What you have to do →
Once the pictures are set aside, reproduce the remaining data exactly.
§ §
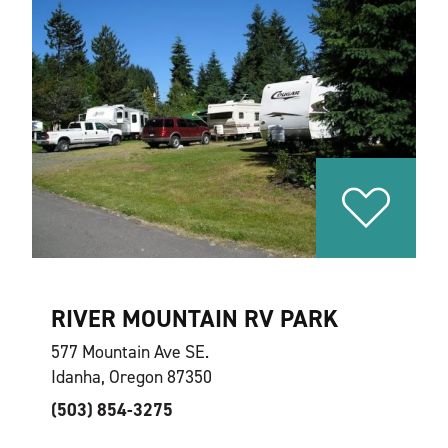
RIVER MOUNTAIN RV PARK
577 Mountain Ave SE.
Idanha, Oregon 87350
(503) 854-3275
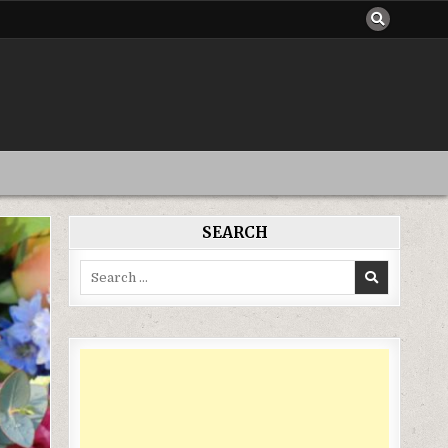
SEARCH
Search
for:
§ §
Output →
RIVER MOUNTAIN RV PARK
577 Mountain Ave SE.
Idanha, Oregon 87350
(503) 854-3275
SEARCH
Search
for:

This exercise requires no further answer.